To participate in reality requires of the subject his willing postponement of any definitive knowledge of the whole (what elsewhere Voegelin criticizes as “the eidos of history”). The wise man “is a creative partner in the movement of reality toward its truth,” who must exercise patience and faith. Virtues being in short supply always, “this creatively formative force [imagination] is exposed to deformative perversion.” In such mischievous self-deception “the creative partner imagines himself to be the sole creator of truth.” In the last clause, we find a definition of Gnosticism, which Voegelin concludes is “a constant in history” and therefore part of the structure of reality that imaginative participation in existence needs to visualize and understand. The cumulus of words designating pathological egocentrism suggests that the Gnostic perversion really is an historical constant. Voegelin cites “such symbols as hybris, pleonexia, alazoneia tou biou, superbia vitae, pride of life, libido dominandi, and will to power.”

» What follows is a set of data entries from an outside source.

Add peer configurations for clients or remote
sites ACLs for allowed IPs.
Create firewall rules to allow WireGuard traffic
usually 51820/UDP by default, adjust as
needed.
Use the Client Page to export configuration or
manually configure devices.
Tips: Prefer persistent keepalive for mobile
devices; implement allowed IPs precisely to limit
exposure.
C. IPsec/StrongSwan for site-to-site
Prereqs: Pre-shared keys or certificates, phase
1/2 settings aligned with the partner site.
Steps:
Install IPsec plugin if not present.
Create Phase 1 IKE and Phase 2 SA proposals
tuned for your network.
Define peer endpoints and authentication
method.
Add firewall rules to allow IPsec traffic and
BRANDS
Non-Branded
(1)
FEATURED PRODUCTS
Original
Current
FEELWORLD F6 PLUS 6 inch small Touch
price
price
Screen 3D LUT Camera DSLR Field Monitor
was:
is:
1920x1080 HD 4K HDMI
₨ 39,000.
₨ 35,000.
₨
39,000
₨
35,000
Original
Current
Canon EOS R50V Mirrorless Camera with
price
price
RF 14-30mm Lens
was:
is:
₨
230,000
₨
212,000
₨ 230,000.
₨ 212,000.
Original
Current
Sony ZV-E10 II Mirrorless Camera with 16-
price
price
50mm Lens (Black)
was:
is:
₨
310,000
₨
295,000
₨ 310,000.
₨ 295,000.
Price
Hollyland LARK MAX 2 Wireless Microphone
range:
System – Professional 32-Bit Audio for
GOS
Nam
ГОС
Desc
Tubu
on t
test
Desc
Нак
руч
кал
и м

All such terms designate a subjective conviction of “autonomous ultimacy,” in which the person who feels the tension in existence cannot bear the tension and so “deform[s] the beginning of his quest into a Beginning that brings the End of all beginnings.”

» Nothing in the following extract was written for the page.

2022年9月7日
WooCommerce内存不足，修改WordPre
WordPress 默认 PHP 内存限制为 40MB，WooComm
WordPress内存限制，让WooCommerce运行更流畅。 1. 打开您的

The self-deceiver who initiates this spiritual swindle cannot entirely eliminate the awareness of his mendacity. The swindle pricks the self-deifier constantly, charging him with his pretentious bad faith. The Gnostic’s abyssal hypocrisy explains his need to propagate his delusion. The Gnostic requires the voluble seconding of others – as many others as possible – to assuage the guilt of his initial tying-into-knots of his own soul. Thus Voegelin characterized Gnosticism in all its forms as being “metastatic,” a term used in oncology to describe the tendency of cancerous cells to spread their destabilization to all cells surrounding them in a cascade of cytoplasm-corruption that overwhelms the body. Gnosticism must compel belief because it lacks belief. Gnosticism runs frightened of its own radical inadequacy from the moment it conjures itself into being. Gnosticism is likely therefore to be mortally self-limiting, but a Gnostic movement can do enormous civic and material destruction before it perishes ignominiously from its own spiritual rottenness.